Collected data entries>
==================================================

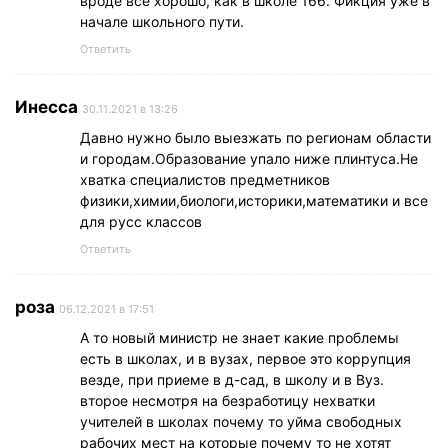
вроде все хорошо, как в школе 166. Фикция уже в
начале школьного пути.
Ответить
Инесса
30.11.2021 в 13:26
Давно нужно было выезжать по регионам области
и городам.Образование упало ниже плинтуса.Не
хватка специалистов предметников
физики,химии,биологи,историки,математики и все
для русс классов
Ответить
роза
06.12.2021 в 17:51
А то новый министр не знает какие проблемы
есть в школах, и в вузах, первое это коррупция
везде, при приеме в д-сад, в школу и в Вуз.
второе несмотря на безработицу нехватки
учителей в школах почему то уйма свободных
рабочих мест на которые почему то не хотят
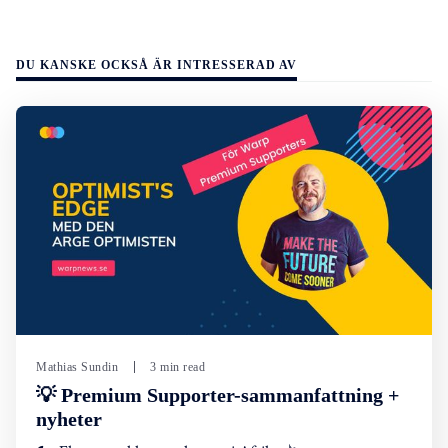
DU KANSKE OCKSÅ ÄR INTRESSERAD AV
Mathias Sundin
3 min read
💡 Premium Supporter-sammanfattning +
nyheter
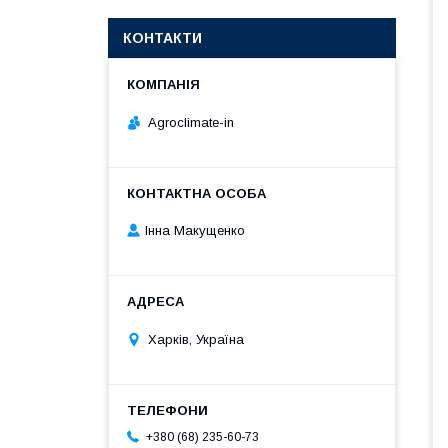
КОНТАКТИ
Agroclimate-in
Інна Макущенко
Харків, Україна
+380 (68) 235-60-73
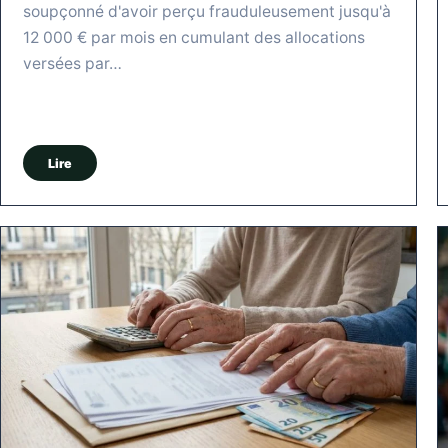
soupçonné d'avoir perçu frauduleusement jusqu'à
12 000 € par mois en cumulant des allocations
versées par…
Lire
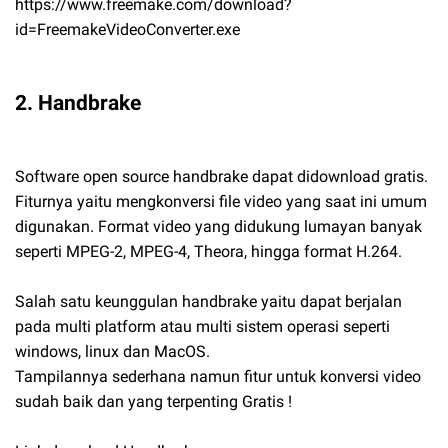
https://www.freemake.com/download?
id=FreemakeVideoConverter.exe
2. Handbrake
Software open source handbrake dapat didownload gratis.
Fiturnya yaitu mengkonversi file video yang saat ini umum
digunakan. Format video yang didukung lumayan banyak
seperti MPEG-2, MPEG-4, Theora, hingga format H.264.
Salah satu keunggulan handbrake yaitu dapat berjalan
pada multi platform atau multi sistem operasi seperti
windows, linux dan MacOS.
Tampilannya sederhana namun fitur untuk konversi video
sudah baik dan yang terpenting Gratis !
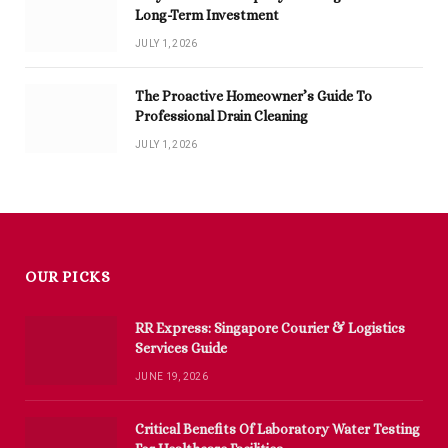
Long-Term Investment
JULY 1, 2026
The Proactive Homeowner’s Guide To
Professional Drain Cleaning
JULY 1, 2026
OUR PICKS
RR Express: Singapore Courier & Logistics
Services Guide
JUNE 19, 2026
Critical Benefits Of Laboratory Water Testing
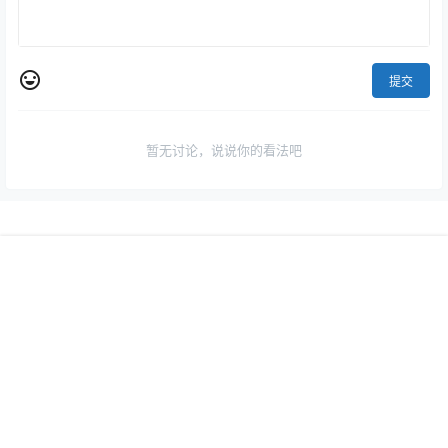
提交
暂无讨论，说说你的看法吧
首页
精选主题插
认证
搜索
菜单
我的
件
专注于wordpress、opencart、magento2、shopfiy的资源分享平
台。
Copyright © 2026
赖小码
粤ICP备2023097404号
查询 157 次，耗时 0.4937 秒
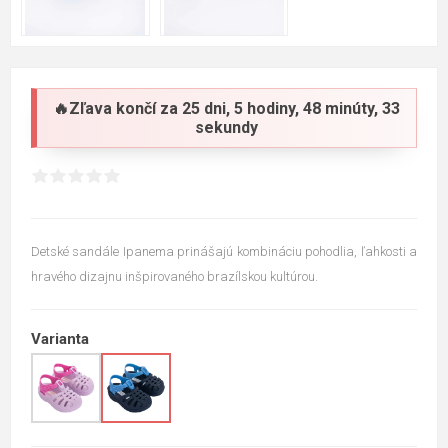
🔥Zľava končí za
25 dni, 5 hodiny, 48 minúty, 32
sekundy
Detské sandále Ipanema prinášajú kombináciu pohodlia, ľahkosti a
hravého dizajnu inšpirovaného brazílskou kultúrou.
Varianta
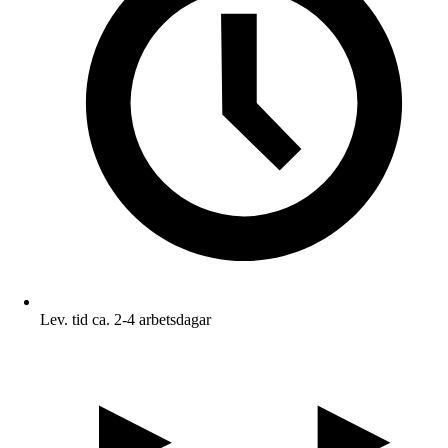
Lev. tid ca. 2-4 arbetsdagar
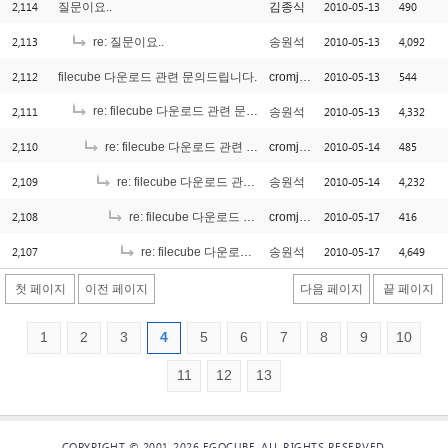
2,114
2010-05-13
490
질문이요..
김종식
2,113
2010-05-13
4,092
re: 질문이요..
송원석
2,112
2010-05-13
544
filecube 다운로드 관련 문의드립니다.
cromjang
2,111
re: filecube 다운로드 관련 문의드립니다.
2010-05-13
4,332
송원석
[1]
2,110
2010-05-14
485
re: filecube 다운로드 관련 문의드립니다.
cromjang
2,109
2010-05-14
4,232
re: filecube 다운로드 관련 문의드립니다.
송원석
2,108
2010-05-17
416
re: filecube 다운로드 관련 문의드립니다.
cromjang
2,107
2010-05-17
4,649
re: filecube 다운로드 관련 문의드립니다.
송원석
첫 페이지
이전 페이지
다음 페이지
끝 페이지
1
2
3
4
5
6
7
8
9
10
11
12
13
COPYRIGHT © 2001-2026 EGOCUBE. ALL RIGHTS RESERVED.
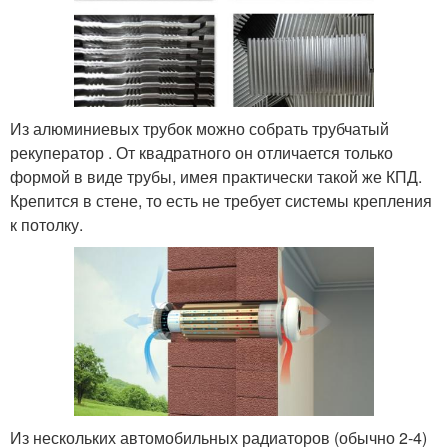
Из алюминиевых трубок можно собрать трубчатый
рекуператор . От квадратного он отличается только
формой в виде трубы, имея практически такой же КПД.
Крепится в стене, то есть не требует системы крепления
к потолку.
Из нескольких автомобильных радиаторов (обычно 2-4)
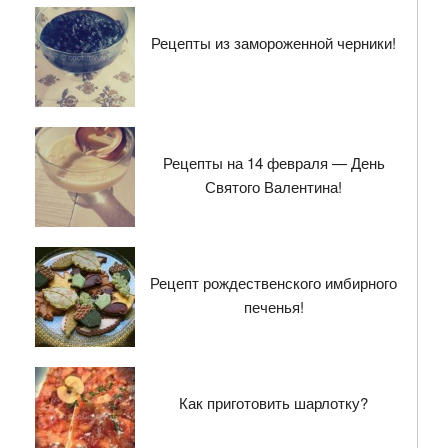
Рецепты из замороженной черники!
Рецепты на 14 февраля — День
Святого Валентина!
Рецепт рождественского имбирного
печенья!
Как приготовить шарлотку?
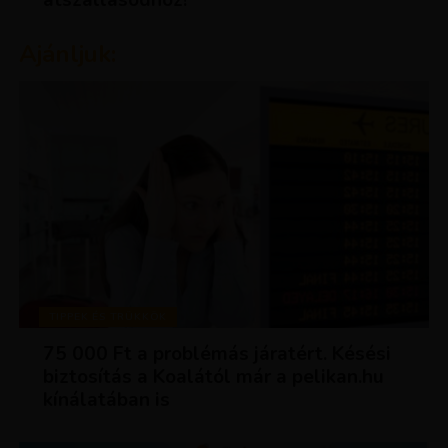
átszállásodhoz!
Ajánljuk:
TIPPEK ÉS TRÜKKÖK
75 000 Ft a problémás járatért. Késési
biztosítás a Koalától már a pelikan.hu
kínálatában is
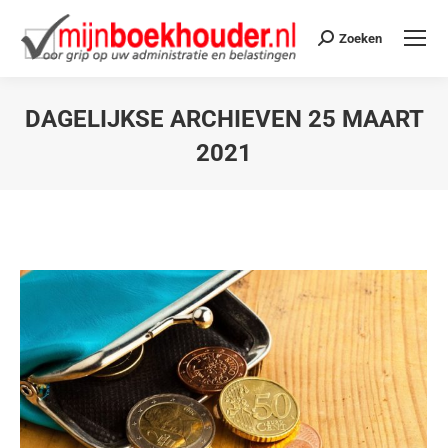
Zoeken
DAGELIJKSE ARCHIEVEN
25 MAART
2021
Je bent hier:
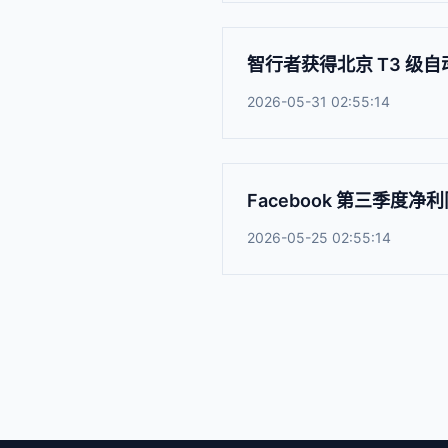
智行者获得北京 T3 级
2026-05-31 02:55:14
Facebook 第三季度净
2026-05-25 02:55:14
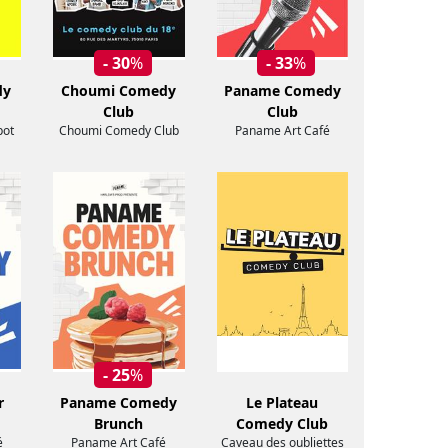
- 30
%
- 33
%
dy
Choumi Comedy
Paname Comedy
Club
Club
pot
Choumi Comedy Club
Paname Art Café
- 25
%
r
Paname Comedy
Le Plateau
Brunch
Comedy Club
é
Paname Art Café
Caveau des oubliettes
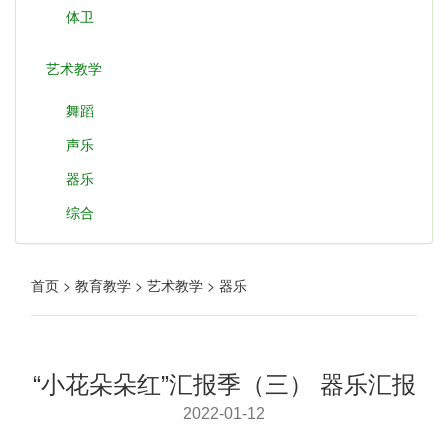
体卫
艺术教学
舞蹈
声乐
器乐
综合
首页 > 教育教学 > 艺术教学 > 器乐
“小花朵朵红”汇报季（三） 器乐汇报
2022-01-12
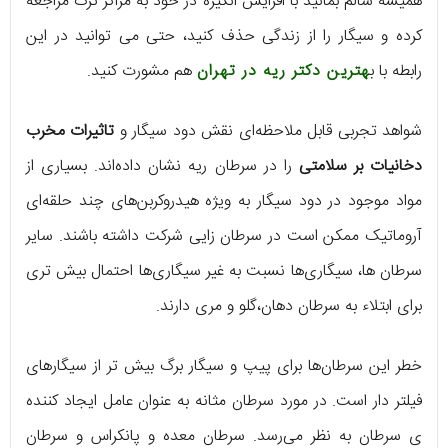
همیشه سالم بمانید با افزایش انگیزه در خود به مراکز ترک مراجعه
کرده و سیگار را از زندگی حذف کنید، حتی می توانید در این
رابطه با ب
هترین دکتر ریه در تهران
هم مشورت کنید.
شواهد تجربی قابل ملاحظه‌ای نقش دود سیگار و
تاثیرات مخرب
دخانیات بر سلامتی
را در سرطان ریه نشان داده‌اند. بسیاری از
مواد موجود در دود سیگار به ویژه هیدروکربن‌های چند حلقه‌ای
آروماتیک ممکن است در سرطان زایی شرکت داشته باشند. سایر
سرطان ها، سیگاری‌ها نسبت به غیر سیگاری‌ها احتمال بیش تری
برای ابتلاء به سرطان دهان،گلو و مری دارند.
خطر این سرطان‌ها برای پیپ و سیگار برگ بیش تر از سیگارهای
فیلتر دار است. در مورد سرطان مثانه به عنوان عامل ایجاد کننده
ی سرطان به‌ نظر می‌رسد. سرطان‌ معده و پانکراس و سرطان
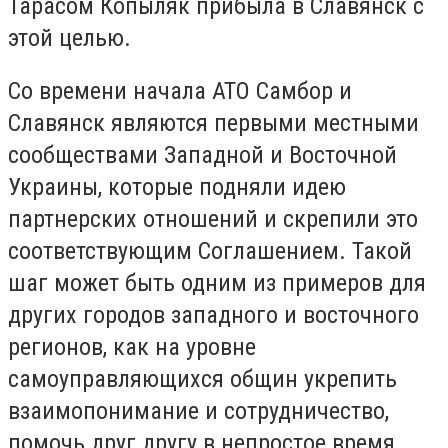
Тарасом Копыляк прибыла в Славянск с
этой целью.
Со времени начала АТО Самбор и
Славянск являются первыми местными
сообществами Западной и Восточной
Украины, которые подняли идею
партнерских отношений и скрепили это
соответствующим Соглашением. Такой
шаг может быть одним из примеров для
других городов западного и восточного
регионов, как на уровне
самоуправляющихся общин укрепить
взаимопонимание и сотрудничество,
помочь друг другу в непростое время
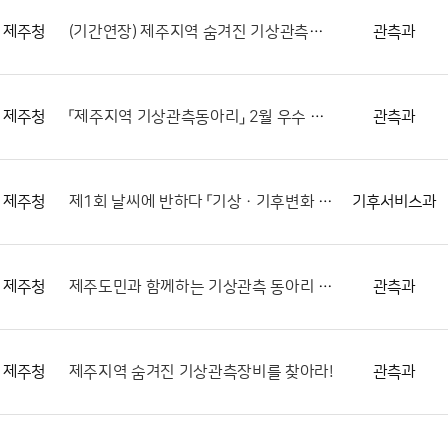
제주청
(기간연장) 제주지역 숨겨진 기상관측장비(AWS)를 찾아라!
관측과
제주청
「제주지역 기상관측동아리」 2월 우수 제보 내용 선정 결과 알림
관측과
제주청
제1회 날씨에 반하다 「기상 · 기후변화 캘리그라피 공모전」
기후서비스과
제주청
제주도민과 함께하는 기상관측 동아리 활동 「느영나영 제주날씨 구경해보게 마씸」
관측과
제주청
제주지역 숨겨진 기상관측장비를 찾아라!
관측과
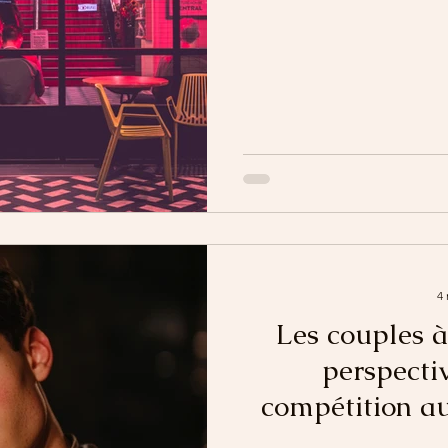
4 
Les couples à
perspecti
compétition au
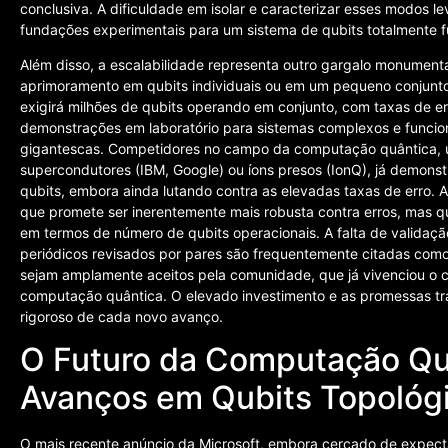
conclusiva. A dificuldade em isolar e caracterizar esses modos l
fundações experimentais para um sistema de qubits totalmente f
Além disso, a escalabilidade representa outro gargalo monumen
aprimoramento em qubits individuais ou em um pequeno conjunto
exigirá milhões de qubits operando em conjunto, com taxas de e
demonstrações em laboratório para sistemas complexos e funcion
gigantescas. Competidores no campo da computação quântica, u
supercondutores (IBM, Google) ou íons presos (IonQ), já demon
qubits, embora ainda lutando contra as elevadas taxas de erro. 
que promete ser inerentemente mais robusta contra erros, mas q
em termos de número de qubits operacionais. A falta de validaç
periódicos revisados por pares são frequentemente citadas como 
sejam amplamente aceitos pela comunidade, que já vivenciou o c
computação quântica. O elevado investimento e as promessas t
rigoroso de cada novo avanço.
O Futuro da Computação Quâ
Avanços em Qubits Topológ
O mais recente anúncio da Microsoft, embora cercado de expectat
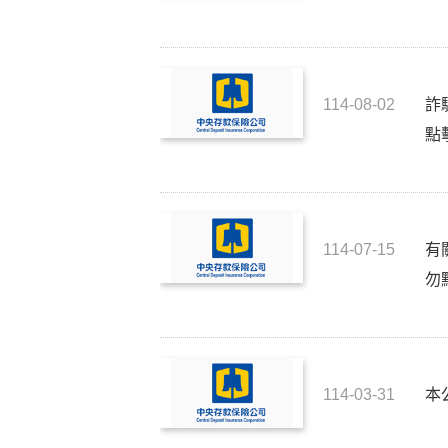
114-08-02
詐
點
114-07-15
有
勿
114-03-31
本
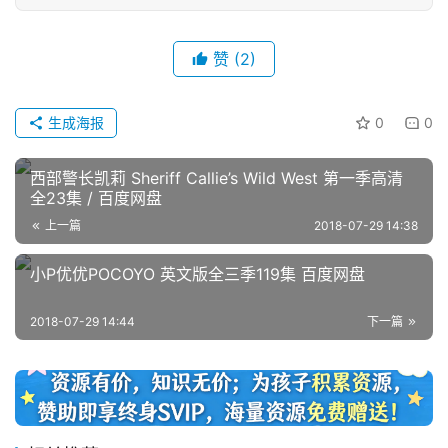
首
赞
(2)
页
生成海报
0
0
英
文
西部警长凯莉 Sheriff Callie’s Wild West 第一季高清
全23集 / 百度网盘
资
源
上一篇
2018-07-29 14:38
小P优优POCOYO 英文版全三季119集 百度网盘
中
2018-07-29 14:44
下一篇
文
动
画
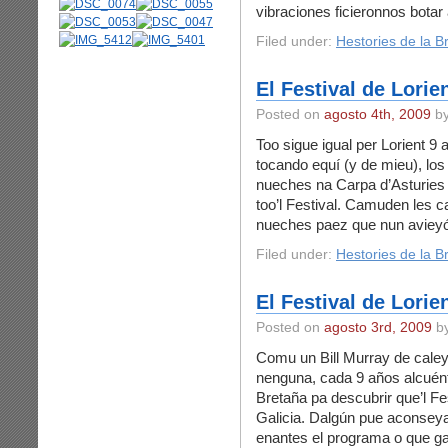
vibraciones ficieronnos botar
Filed under:
Hestories de la B
El Festival de Lorie
Posted on
agosto 4th, 2009
by
Too sigue igual per Lorient 
tocando equí (y de mieu), los
nueches na Carpa d’Asturies 
too’l Festival. Camuden les c
nueches paez que nun avieyó
Filed under:
Hestories de la B
El Festival de Lorie
Posted on
agosto 3rd, 2009
by
Comu un Bill Murray de caley
nenguna, cada 9 años alcuént
Bretaña pa descubrir que’l Fes
Galicia. Dalgún pue aconsey
enantes el programa o que ga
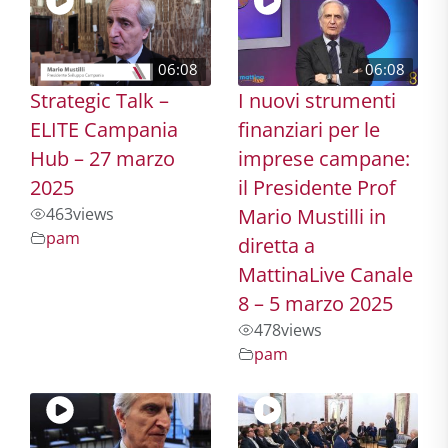
06:08
06:08
Strategic Talk –
I nuovi strumenti
ELITE Campania
finanziari per le
Hub – 27 marzo
imprese campane:
2025
il Presidente Prof
463
views
Mario Mustilli in
pam
diretta a
MattinaLive Canale
8 – 5 marzo 2025
478
views
pam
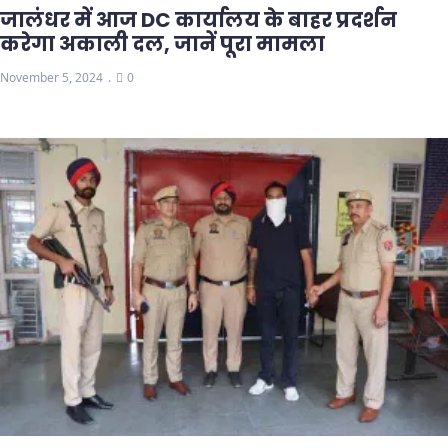
जालंधर में आज DC कार्यालय के बाहर प्रदर्शन
करेगा अकाली दल, जानें पूरा मामला
November 5, 2024
0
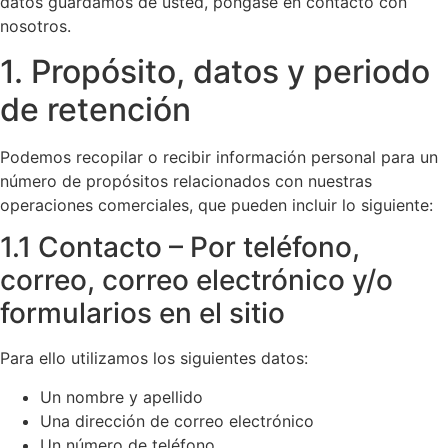
datos guardamos de usted, póngase en contacto con
nosotros.
1. Propósito, datos y periodo
de retención
Podemos recopilar o recibir información personal para un
número de propósitos relacionados con nuestras
operaciones comerciales, que pueden incluir lo siguiente:
1.1 Contacto – Por teléfono,
correo, correo electrónico y/o
formularios en el sitio
Para ello utilizamos los siguientes datos:
Un nombre y apellido
Una dirección de correo electrónico
Un número de teléfono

==================================================

Exactly how many lines in the records contain the string "yang"? Give that number alone.

Output> 3